- [What to do]: Pictures aside, output each record exactly.

########################################

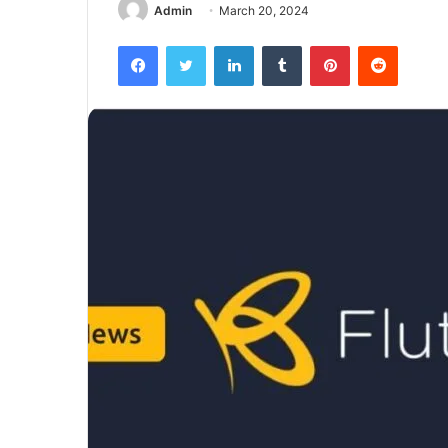
Admin
March 20, 2024
Facebook
Twitter
LinkedIn
Tumblr
Pinterest
Reddit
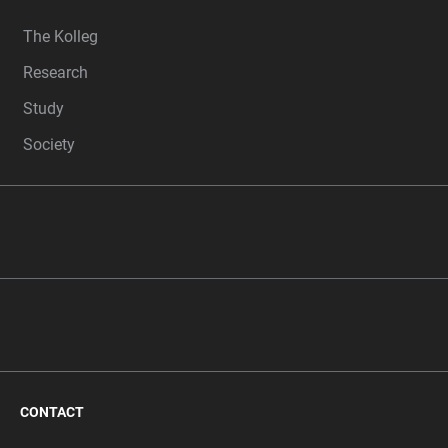
FOOTER
The Kolleg
Research
Study
Society
CONTACT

########################################

- [Exercise solution]:
Admin
March 20, 2024
Facebook
Twitter
LinkedIn
Tumblr
Pinterest
Reddit
FOOTER
The Kolleg
Research
Study
Society
CONTACT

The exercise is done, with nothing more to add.